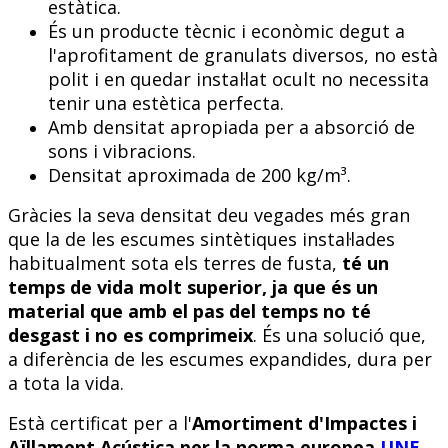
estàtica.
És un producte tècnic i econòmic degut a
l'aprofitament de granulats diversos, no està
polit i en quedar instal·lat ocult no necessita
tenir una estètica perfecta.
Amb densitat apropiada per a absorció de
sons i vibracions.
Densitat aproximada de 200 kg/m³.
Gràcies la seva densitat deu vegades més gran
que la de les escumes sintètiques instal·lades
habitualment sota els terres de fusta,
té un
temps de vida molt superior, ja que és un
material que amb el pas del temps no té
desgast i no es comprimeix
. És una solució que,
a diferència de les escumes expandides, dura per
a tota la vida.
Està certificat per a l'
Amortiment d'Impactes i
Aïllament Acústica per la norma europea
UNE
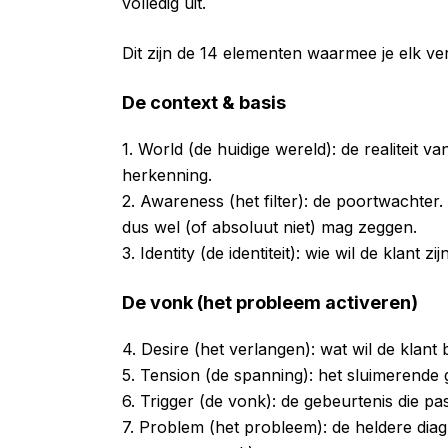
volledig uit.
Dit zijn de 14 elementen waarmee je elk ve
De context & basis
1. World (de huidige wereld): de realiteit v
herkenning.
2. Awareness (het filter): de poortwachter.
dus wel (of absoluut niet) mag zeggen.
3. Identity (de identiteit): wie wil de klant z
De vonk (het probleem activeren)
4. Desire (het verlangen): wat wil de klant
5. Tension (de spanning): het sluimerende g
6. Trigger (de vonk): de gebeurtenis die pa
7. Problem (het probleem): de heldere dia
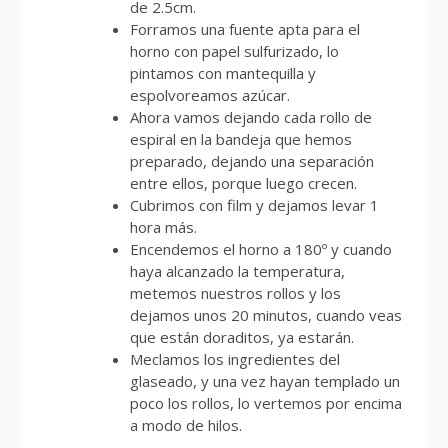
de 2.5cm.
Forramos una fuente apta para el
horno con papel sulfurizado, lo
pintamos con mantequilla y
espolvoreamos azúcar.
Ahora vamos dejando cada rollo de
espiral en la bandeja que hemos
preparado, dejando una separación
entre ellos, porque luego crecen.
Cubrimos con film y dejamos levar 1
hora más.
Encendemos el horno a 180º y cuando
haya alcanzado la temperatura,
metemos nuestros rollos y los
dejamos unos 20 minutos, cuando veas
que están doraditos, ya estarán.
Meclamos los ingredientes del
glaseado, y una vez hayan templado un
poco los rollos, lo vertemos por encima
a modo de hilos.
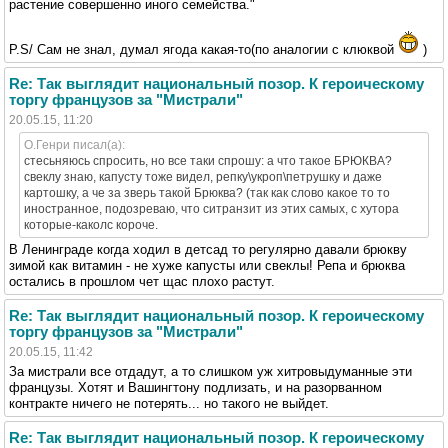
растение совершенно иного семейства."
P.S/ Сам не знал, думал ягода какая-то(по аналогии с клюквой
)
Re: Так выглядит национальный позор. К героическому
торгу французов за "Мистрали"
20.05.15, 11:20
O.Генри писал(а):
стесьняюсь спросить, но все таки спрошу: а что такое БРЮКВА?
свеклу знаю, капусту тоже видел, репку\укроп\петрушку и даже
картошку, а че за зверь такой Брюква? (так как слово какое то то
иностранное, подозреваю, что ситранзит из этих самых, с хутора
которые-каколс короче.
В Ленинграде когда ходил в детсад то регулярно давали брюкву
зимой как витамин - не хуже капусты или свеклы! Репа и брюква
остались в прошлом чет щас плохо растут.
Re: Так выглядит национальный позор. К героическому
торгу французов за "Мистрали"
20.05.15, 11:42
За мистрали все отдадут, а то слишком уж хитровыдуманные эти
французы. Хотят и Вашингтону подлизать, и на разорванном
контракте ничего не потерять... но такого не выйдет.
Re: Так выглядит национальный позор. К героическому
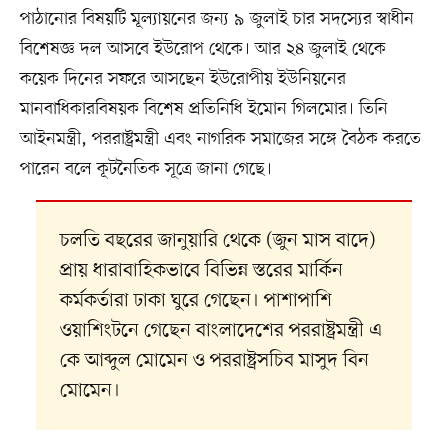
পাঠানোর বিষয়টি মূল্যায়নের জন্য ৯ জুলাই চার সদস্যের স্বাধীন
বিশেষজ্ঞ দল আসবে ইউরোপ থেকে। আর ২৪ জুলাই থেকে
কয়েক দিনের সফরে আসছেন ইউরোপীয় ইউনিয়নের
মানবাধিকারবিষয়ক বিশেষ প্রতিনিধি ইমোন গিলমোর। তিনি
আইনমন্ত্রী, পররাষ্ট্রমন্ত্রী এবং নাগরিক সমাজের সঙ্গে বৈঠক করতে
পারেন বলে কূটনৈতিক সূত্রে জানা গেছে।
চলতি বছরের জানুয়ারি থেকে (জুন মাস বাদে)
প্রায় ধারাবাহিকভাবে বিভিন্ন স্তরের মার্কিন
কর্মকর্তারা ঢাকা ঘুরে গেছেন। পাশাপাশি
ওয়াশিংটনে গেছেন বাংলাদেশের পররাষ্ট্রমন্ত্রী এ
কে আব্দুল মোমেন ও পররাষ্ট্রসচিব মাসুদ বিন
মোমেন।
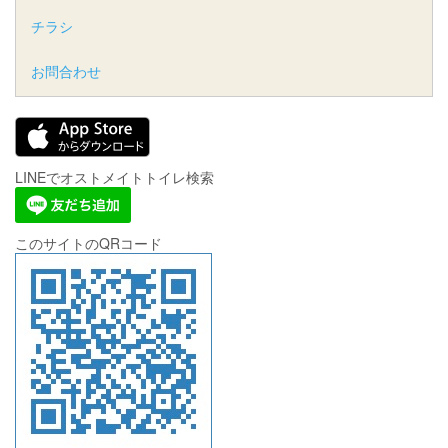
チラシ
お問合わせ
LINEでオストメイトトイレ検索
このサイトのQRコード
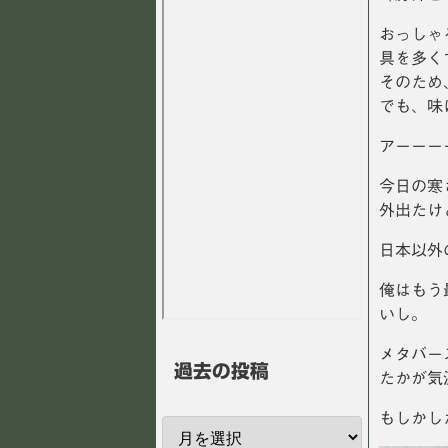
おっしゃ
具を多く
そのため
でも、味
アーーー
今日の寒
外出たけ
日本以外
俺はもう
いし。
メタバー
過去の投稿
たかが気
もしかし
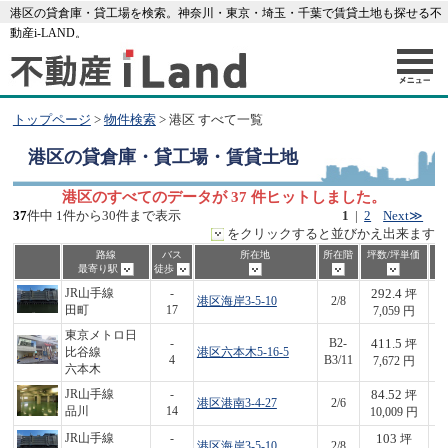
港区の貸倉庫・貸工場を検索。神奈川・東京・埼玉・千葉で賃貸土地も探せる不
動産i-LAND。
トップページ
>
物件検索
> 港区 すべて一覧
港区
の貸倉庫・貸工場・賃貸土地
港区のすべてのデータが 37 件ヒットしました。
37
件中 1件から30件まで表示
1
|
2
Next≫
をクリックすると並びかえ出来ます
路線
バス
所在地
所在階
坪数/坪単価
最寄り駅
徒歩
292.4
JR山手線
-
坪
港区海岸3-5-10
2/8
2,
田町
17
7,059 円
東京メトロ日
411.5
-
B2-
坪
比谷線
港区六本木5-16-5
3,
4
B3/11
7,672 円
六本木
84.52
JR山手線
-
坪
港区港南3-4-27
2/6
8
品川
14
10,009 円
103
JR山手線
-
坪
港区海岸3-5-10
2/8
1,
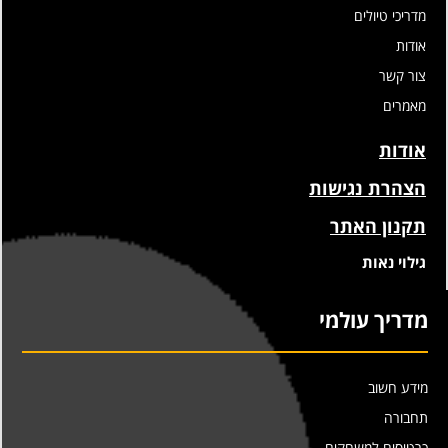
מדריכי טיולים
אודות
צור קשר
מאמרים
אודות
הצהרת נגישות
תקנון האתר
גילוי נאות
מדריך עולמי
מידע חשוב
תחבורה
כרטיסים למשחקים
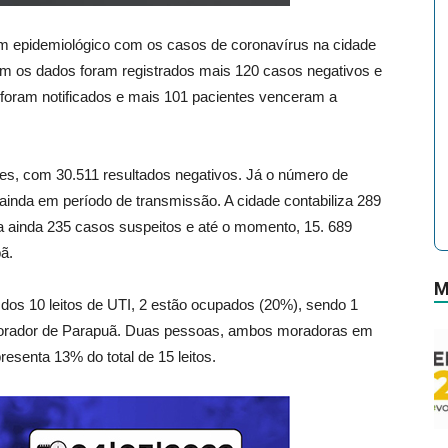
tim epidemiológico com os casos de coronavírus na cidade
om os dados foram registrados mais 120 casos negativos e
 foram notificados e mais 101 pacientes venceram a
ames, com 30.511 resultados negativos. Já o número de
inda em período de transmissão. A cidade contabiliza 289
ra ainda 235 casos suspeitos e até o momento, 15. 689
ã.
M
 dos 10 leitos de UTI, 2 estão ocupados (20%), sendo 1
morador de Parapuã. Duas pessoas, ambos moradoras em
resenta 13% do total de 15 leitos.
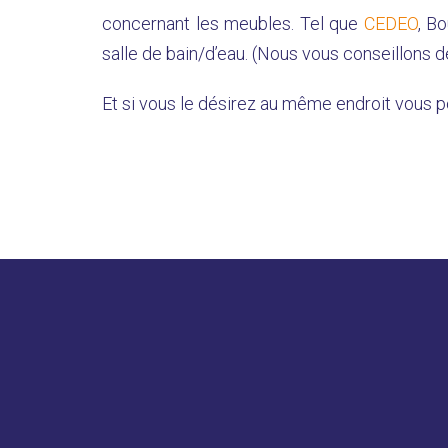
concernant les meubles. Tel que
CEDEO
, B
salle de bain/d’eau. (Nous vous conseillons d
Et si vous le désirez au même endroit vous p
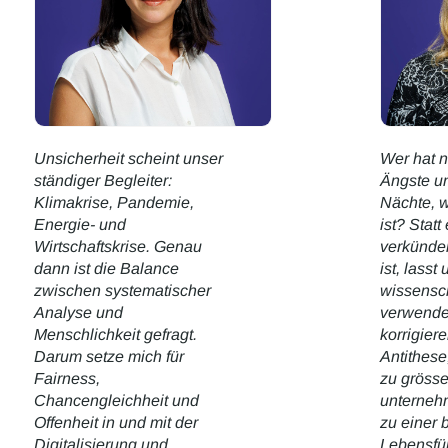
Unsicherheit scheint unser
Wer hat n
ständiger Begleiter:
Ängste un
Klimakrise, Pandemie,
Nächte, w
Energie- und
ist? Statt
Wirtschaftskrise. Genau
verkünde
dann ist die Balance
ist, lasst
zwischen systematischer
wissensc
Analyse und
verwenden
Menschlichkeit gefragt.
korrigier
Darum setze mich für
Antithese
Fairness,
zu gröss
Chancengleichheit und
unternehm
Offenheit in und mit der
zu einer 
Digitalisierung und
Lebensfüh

-*-

- **GOAL OF THE EXERCISE**: From the material above, copy everything exactly but the pictures.

- **SOLVED EXERCISE**:
estàtica.
És un producte tècnic i econòmic degut a
l'aprofitament de granulats diversos, no està
polit i en quedar instal·lat ocult no necessita
tenir una estètica perfecta.
Amb densitat apropiada per a absorció de
sons i vibracions.
Densitat aproximada de 200 kg/m³.
Gràcies la seva densitat deu vegades més gran
que la de les escumes sintètiques instal·lades
habitualment sota els terres de fusta,
té un
temps de vida molt superior, ja que és un
material que amb el pas del temps no té
desgast i no es comprimeix
. És una solució que,
a diferència de les escumes expandides, dura per
a tota la vida.
Està certificat per a l'
Amortiment d'Impactes i
Aïllament Acústica per la norma europea
UNE
volledig uit.
Dit zijn de 14 elementen waarmee je elk ve
De context & basis
1. World (de huidige wereld): de realiteit v
herkenning.
2. Awareness (het filter): de poortwachter.
dus wel (of absoluut niet) mag zeggen.
3. Identity (de identiteit): wie wil de klant z
De vonk (het probleem activeren)
4. Desire (het verlangen): wat wil de klant
5. Tension (de spanning): het sluimerende g
6. Trigger (de vonk): de gebeurtenis die pa
7. Problem (het probleem): de heldere dia
de 2.5cm.
Forramos una fuente apta para el
horno con papel sulfurizado, lo
pintamos con mantequilla y
espolvoreamos azúcar.
Ahora vamos dejando cada rollo de
espiral en la bandeja que hemos
preparado, dejando una separación
entre ellos, porque luego crecen.
Cubrimos con film y dejamos levar 1
hora más.
Encendemos el horno a 180º y cuando
haya alcanzado la temperatura,
metemos nuestros rollos y los
dejamos unos 20 minutos, cuando veas
que están doraditos, ya estarán.
Meclamos los ingredientes del
glaseado, y una vez hayan templado un
poco los rollos, lo vertemos por encima
a modo de hilos.
растение совершенно иного семейства."
P.S/ Сам не знал, думал ягода какая-то(по аналогии с клюквой
)
Re: Так выглядит национальный позор. К героическому
торгу французов за "Мистрали"
20.05.15, 11:20
O.Генри писал(а):
стесьняюсь спросить, но все таки спрошу: а что такое БРЮКВА?
свеклу знаю, капусту тоже видел, репку\укроп\петрушку и даже
картошку, а че за зверь такой Брюква? (так как слово какое то то
иностранное, подозреваю, что ситранзит из этих самых, с хутора
которые-каколс короче.
В Ленинграде когда ходил в детсад то регулярно давали брюкву
зимой как витамин - не хуже капусты или свеклы! Репа и брюква
остались в прошлом чет щас плохо растут.
Re: Так выглядит национальный позор. К героическому
торгу французов за "Мистрали"
20.05.15, 11:42
За мистрали все отдадут, а то слишком уж хитровыдуманные эти
французы. Хотят и Вашингтону подлизать, и на разорванном
контракте ничего не потерять... но такого не выйдет.
Re: Так выглядит национальный позор. К героическому
পাঠানোর বিষয়টি মূল্যায়নের জন্য ৯ জুলাই চার সদস্যের স্বাধীন
বিশেষজ্ঞ দল আসবে ইউরোপ থেকে। আর ২৪ জুলাই থেকে
কয়েক দিনের সফরে আসছেন ইউরোপীয় ইউনিয়নের
মানবাধিকারবিষয়ক বিশেষ প্রতিনিধি ইমোন গিলমোর। তিনি
আইনমন্ত্রী, পররাষ্ট্রমন্ত্রী এবং নাগরিক সমাজের সঙ্গে বৈঠক করতে
পারেন বলে কূটনৈতিক সূত্রে জানা গেছে।
চলতি বছরের জানুয়ারি থেকে (জুন মাস বাদে)
প্রায় ধারাবাহিকভাবে বিভিন্ন স্তরের মার্কিন
কর্মকর্তারা ঢাকা ঘুরে গেছেন। পাশাপাশি
ওয়াশিংটনে গেছেন বাংলাদেশের পররাষ্ট্রমন্ত্রী এ
কে আব্দুল মোমেন ও পররাষ্ট্রসচিব মাসুদ বিন
মোমেন।
チラシ
お問合わせ
LINEでオストメイトトイレ検索
このサイトのQRコード
おっしゃ
具を多く
そのため
でも、味
アーーー
今日の寒
外出たけ
日本以外
俺はもう
いし。
メタバー
過去の投稿
たかが気
もしかし
港区の貸倉庫・貸工場を検索。神奈川・東京・埼玉・千葉で賃貸土地も探せる不
動産i-LAND。
トップページ
>
物件検索
> 港区 すべて一覧
港区
の貸倉庫・貸工場・賃貸土地
港区のすべてのデータが 37 件ヒットしました。
37
件中 1件から30件まで表示
1
|
2
Next≫
をクリックすると並びかえ出来ます
路線
バス
所在地
所在階
坪数/坪単価
最寄り駅
徒歩
292.4
JR山手線
-
坪
港区海岸3-5-10
2/8
2,
田町
17
7,059 円
東京メトロ日
411.5
-
B2-
坪
比谷線
港区六本木5-16-5
3,
4
B3/11
7,672 円
六本木
84.52
JR山手線
-
坪
港区港南3-4-27
2/6
8
品川
14
10,009 円
103
JR山手線
-
坪
港区海岸3-5-10
2/8
1,
מדריכי טיולים
אודות
צור קשר
מאמרים
אודות
הצהרת נגישות
תקנון האתר
גילוי נאות
מדריך עולמי
מידע חשוב
תחבורה
כרטיסים למשחקים
tim epidemiológico com os casos de coronavírus na cidade
om os dados foram registrados mais 120 casos negativos e
 foram notificados e mais 101 pacientes venceram a
ames, com 30.511 resultados negativos. Já o número de
inda em período de transmissão. A cidade contabiliza 289
ra ainda 235 casos suspeitos e até o momento, 15. 689
ã.
M
 dos 10 leitos de UTI, 2 estão ocupados (20%), sendo 1
morador de Parapuã. Duas pessoas, ambos moradoras em
resenta 13% do total de 15 leitos.
concernant les meubles. Tel que
CEDEO
, B
salle de bain/d’eau. (Nous vous conseillons d
Et si vous le désirez au même endroit vous p
Unsicherheit scheint unser
Wer hat n
ständiger Begleiter:
Ängste un
Klimakrise, Pandemie,
Nächte, w
Energie- und
ist? Statt
Wirtschaftskrise. Genau
verkünde
dann ist die Balance
ist, lasst
zwischen systematischer
wissensc
Analyse und
verwenden
Menschlichkeit gefragt.
korrigier
Darum setze mich für
Antithese
Fairness,
zu gröss
Chancengleichheit und
unternehm
Offenheit in und mit der
zu einer 
Digitalisierung und
Lebensfüh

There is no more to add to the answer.